- What is expected -
Locate the string "hours" in the records below. Copy every line where it occurs.

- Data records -
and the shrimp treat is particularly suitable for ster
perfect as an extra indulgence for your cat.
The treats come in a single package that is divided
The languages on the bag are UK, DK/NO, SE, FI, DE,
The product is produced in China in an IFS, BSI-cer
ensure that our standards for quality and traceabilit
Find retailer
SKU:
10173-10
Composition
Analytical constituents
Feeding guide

* * *

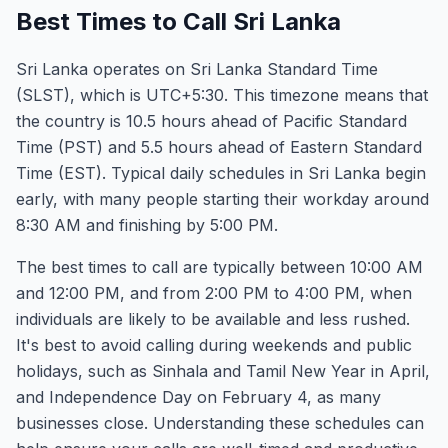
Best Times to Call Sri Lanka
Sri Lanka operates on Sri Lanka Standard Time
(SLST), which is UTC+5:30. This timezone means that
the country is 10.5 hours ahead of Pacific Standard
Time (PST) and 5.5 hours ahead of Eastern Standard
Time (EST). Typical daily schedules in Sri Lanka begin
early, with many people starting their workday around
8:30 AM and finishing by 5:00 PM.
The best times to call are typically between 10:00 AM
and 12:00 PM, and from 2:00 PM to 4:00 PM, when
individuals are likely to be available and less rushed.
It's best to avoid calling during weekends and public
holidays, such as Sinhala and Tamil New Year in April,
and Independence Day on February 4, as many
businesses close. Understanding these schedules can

- Output below -
the country is 10.5 hours ahead of Pacific Standard
Time (PST) and 5.5 hours ahead of Eastern Standard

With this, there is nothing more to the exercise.